▶ **WHAT IS EXPECTED**: Without pictures, repeat exactly the lines from the one containing "需要を店舗が取り込む最初の接点がGoogleマッ" through the end of the entries.

(Extracted page text data)
--- START ---

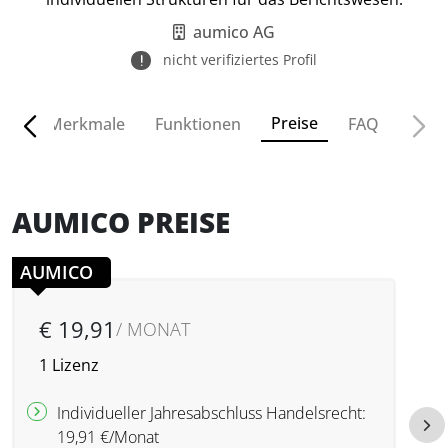
aumico AG
nicht verifiziertes Profil
Preise
ven
Merkmale
Funktionen
FAQ
AUMICO PREISE
AUMICO
€ 19,91
/ MONAT
1 Lizenz
A
Individueller Jahresabschluss Handelsrecht:
19,91 €/Monat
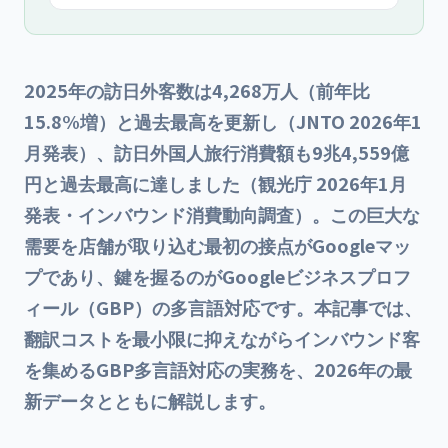
用、繁忙期カレンダーまで。当社は月額49,800円〜・最低
契約期間なしで運用を支援します（税抜）。
2025年の訪日外客数は4,268万人（前年比
15.8%増）と過去最高を更新し（JNTO 2026年1
月発表）、訪日外国人旅行消費額も9兆4,559億
円と過去最高に達しました（観光庁 2026年1月
発表・インバウンド消費動向調査）。この巨大な
需要を店舗が取り込む最初の接点がGoogleマッ
プであり、鍵を握るのがGoogleビジネスプロフ
ィール（GBP）の多言語対応です。本記事では、
翻訳コストを最小限に抑えながらインバウンド客
を集めるGBP多言語対応の実務を、2026年の最
新データとともに解説します。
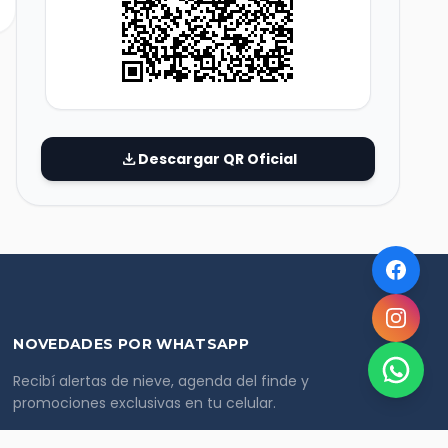
download
Descargar QR Oficial
NOVEDADES POR WHATSAPP
Recibí alertas de nieve, agenda del finde y
promociones exclusivas en tu celular.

--- END ---

▶ **TASK OUTPUT**:
需要を店舗が取り込む最初の接点がGoogleマッ
プであり、鍵を握るのがGoogleビジネスプロフ
ィール（GBP）の多言語対応です。本記事では、
翻訳コストを最小限に抑えながらインバウンド客
を集めるGBP多言語対応の実務を、2026年の最
新データとともに解説します。
download
Descargar QR Oficial
NOVEDADES POR WHATSAPP
Recibí alertas de nieve, agenda del finde y
promociones exclusivas en tu celular.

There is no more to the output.